JAKARTA, KOMPAS.com — Dari jawaban-jawaban tiga mantan petinggi Bank Indonesia yang diperiksa Pansus Hak Angket Pengusutan Kasus Bank Century DPR RI hari ini, Rabu (6/1/2010), penilaian negatif muncul terhadap ketiganya. Pasalnya, sebagian besar pertanyaan Pansus, entah disengaja atau tidak, sebagian besar dibalas dengan jawaban "tidak tahu", terutama pertanyaan seputar akuisisi dan merger dari Fraksi Partai Golkar.
"Pertanyaan dari F-PG sangat-sangat memperjelas persoalan ini.

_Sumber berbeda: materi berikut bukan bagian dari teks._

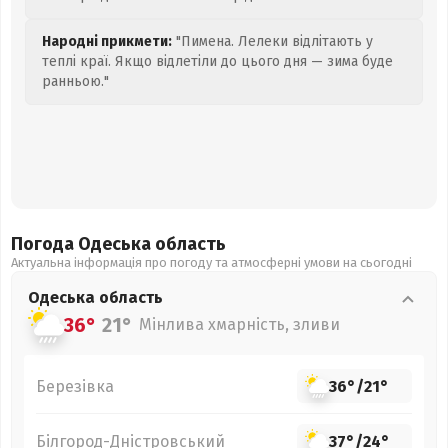
Народні прикмети:
"Пимена. Лелеки відлітають у
теплі краї. Якщо відлетіли до цього дня — зима буде
ранньою."
Погода Одеська
область
Актуальна інформація про погоду та атмосферні умови на сьогодні
Одеська
область
36°
21°
Мінлива хмарність, зливи
Березівка
36°
/
21°
Білгород-Дністровський
37°
/
24°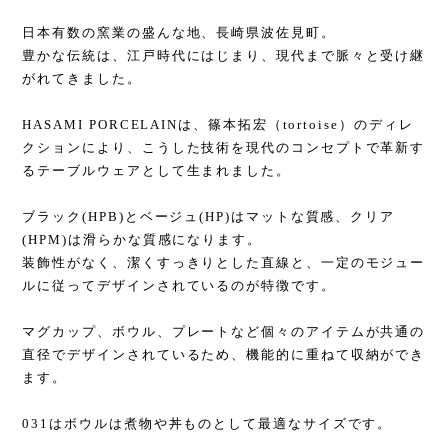
日本有数の窯業の盛んな地、長崎県波佐見町。
豊かな伝統は、江戸時代にはじまり、現代まで脈々と受け継
がれてきました。
HASAMI PORCELAINは、篠本拓宏（tortoise）のディレ
クションにより、こうした技術を現代のコンセプトで革新す
るテーブルウェアとして生まれました。
ブラック(HPB)とベージュ(HP)はマットな質感、クリア
(HPM)は滑らかな質感になります。
装飾性がなく、潔くすっきりとした直線と、一定のモジュー
ルに従ってデザインされているのが特徴です。
マグカップ、ボウル、プレートなど個々のアイテムが共通の
直径でデザインされているため、機能的に重ねて収納ができ
ます。
031はボウルは煮物や丼ものとして最適なサイズです。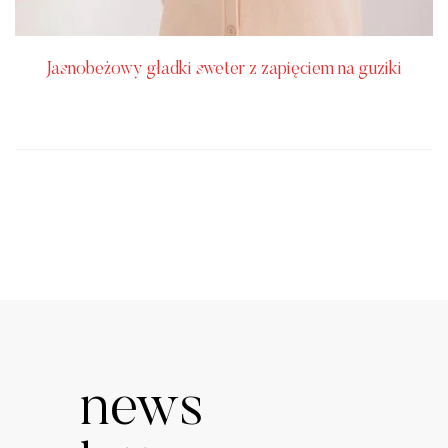
Jasnobeżowy gładki sweter z zapięciem na guziki
news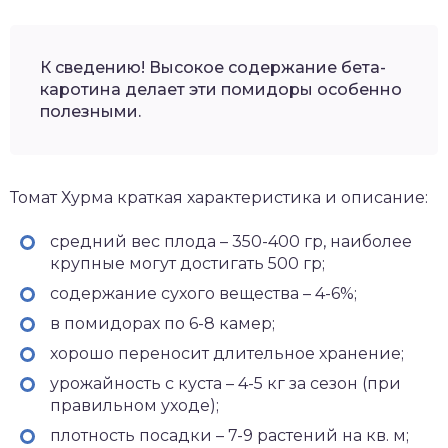
К сведению! Высокое содержание бета-
каротина делает эти помидоры особенно
полезными.
Томат Хурма краткая характеристика и описание:
средний вес плода – 350-400 гр, наиболее
крупные могут достигать 500 гр;
содержание сухого вещества – 4-6%;
в помидорах по 6-8 камер;
хорошо переносит длительное хранение;
урожайность с куста – 4-5 кг за сезон (при
правильном уходе);
плотность посадки – 7-9 растений на кв. м;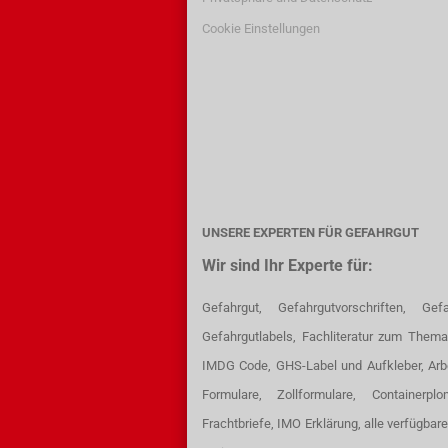
Cookie Einstellungen
UNSERE EXPERTEN FÜR GEFAHRGUT
Wir sind Ihr Experte für:
Gefahrgut, Gefahrgutvorschriften, Gefa
Gefahrgutlabels, Fachliteratur zum Thema
IMDG Code, GHS-Label und Aufkleber, Arb
Formulare, Zollformulare, Containerpl
Frachtbriefe, IMO Erklärung, alle verfügbar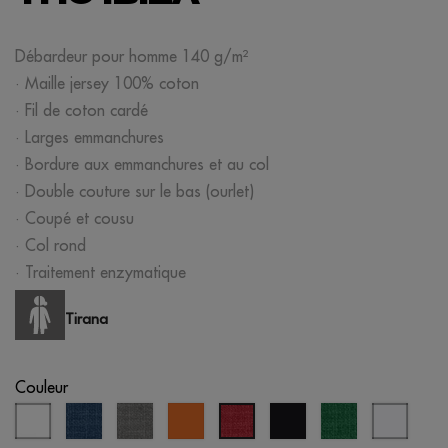
Débardeur pour homme 140 g/m²
· Maille jersey 100% coton
· Fil de coton cardé
· Larges emmanchures
· Bordure aux emmanchures et au col
· Double couture sur le bas (ourlet)
· Coupé et cousu
· Col rond
· Traitement enzymatique
Tirana
Couleur
blanc
bleu
gris
coucher
noir
vert
blanc
rouge
marine
chiné
de
chiné
bleuté
chiné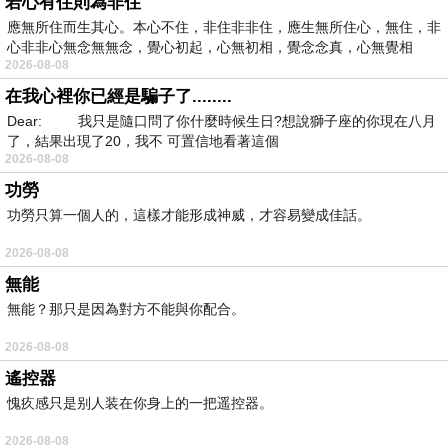
若心有住則為非住
應無所住而生其心。本心不住，非住非非住，應生無所住心，無住，非
心非非心無念無無念，覺心初起，心無初相，覺念念真，心無覺相
2026-08-08
在我心裡你已經是騙子了........
Dear: 我只是隨口問了你什麼時候生日?想說獅子座的你現在八月
了，結果出現了20，我不 可置信地看著這個
2026-08-08
功勞
功勞只算一個人的，這樣才能形成神威，才容易變成佳話。
2026-08-08
無能
無能？那只是因為對方不能與你配合。
2026-08-08
遙控器
愧疚感只是别人装在你身上的一把遥控器。
2026-08-08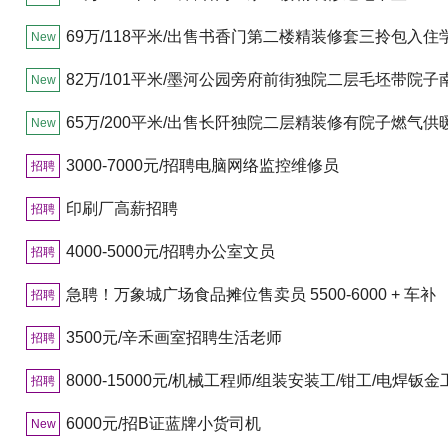
69万/118平米/出售书香门第二楼精装修套三拎包入住
New
82万/101平米/墨河公园旁府前街独院二层毛坯带院子
New
140多平
65万/200平米/出售长阡独院二层精装修有院子燃气供
New
3000-7000元/招聘电脑网络监控维修员
招聘
印刷厂高薪招聘
招聘
4000-5000元/招聘办公室文员
招聘
急聘！万象城广场食品摊位售卖员 5500-6000 + 车补
招聘
3500元/辛禾画室招聘生活老师
招聘
8000-15000元/机械工程师/组装安装工/钳工/电焊钣金
招聘
6000元/招B证蓝牌小货司机
New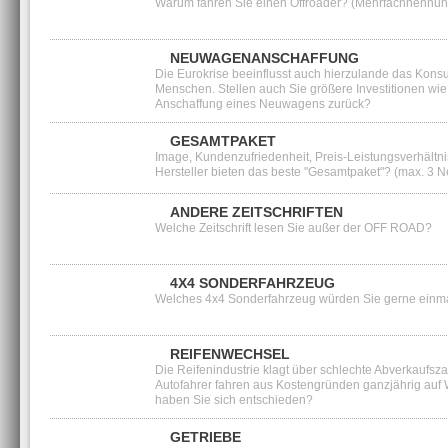
Warum fahren Sie einen Offroader? (Mehrfachnennun
NEUWAGENANSCHAFFUNG
Die Eurokrise beeinflusst auch hierzulande das Kon
Menschen. Stellen auch Sie größere Investitionen wie
Anschaffung eines Neuwagens zurück?
GESAMTPAKET
Image, Kundenzufriedenheit, Preis-Leistungsverhältn
Hersteller bieten das beste "Gesamtpaket"? (max. 3
ANDERE ZEITSCHRIFTEN
Welche Zeitschrift lesen Sie außer der OFF ROAD?
4X4 SONDERFAHRZEUG
Welches 4x4 Sonderfahrzeug würden Sie gerne einma
REIFENWECHSEL
Die Reifenindustrie klagt über schlechte Abverkaufsz
Autofahrer fahren aus Kostengründen ganzjährig auf W
haben Sie sich entschieden?
GETRIEBE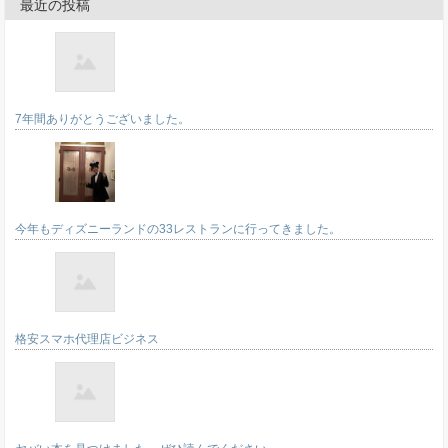
最近の投稿
7年間ありがとうございました。
今年もディズニーランドの33レストランに行ってきました。
格安スマホ代理店ビジネス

Artinya, masing-masing pimpinan BI tak bisa mengukur sampai di mana tanggung jawab mereka," tutur Wakil Ketua Pansus Gayus Lumbuun di sela pemeriksaan mantan Deputi Gubernur BI Maman H Somantri, mantan Direktur Pengawasan Rusli Simanjuntak, dan mantan Deputi Gubernur Bank Indonesia Maulana Ibrahim.
Gayus merasa heran ketika seorang pimpinan di bidang moneter yang menyetujui akuisisi justru mengaku tidak tahu kepatutan persyaratan keuangan bank yang akan diberikan izin akusisi.
"Ini yang perlu kita dalami dan lakukan pengusutan atas kepatutan merger karena (ketiga bank waktu itu) dalam posisi yang tak layak untuk merger, tapi toh dilakukan. Kalau toh bidang, bidang dia yang tahu kekuatan moneter orang yang akan mengambil perusahaan untuk diakuisisi. Ini tidak mempunyai kelayakan dan beliau sebagai pimpinan yang ada di sana," tegas politisi PDI-P ini.
Ketika ditanyakan apakah Pansus memperoleh titik terang dari pemeriksaan ketiga mantan pejabat tersebut hari ini, Gayus justru mengatakan, Pansus mendapat kabar buruk. "Dari Pak Maman, beliau memutuskan akuisisi tanpa dasar memahami kekuatan dari yang mengambil over. Tidak konsisten hampir semuanya," tandasnya.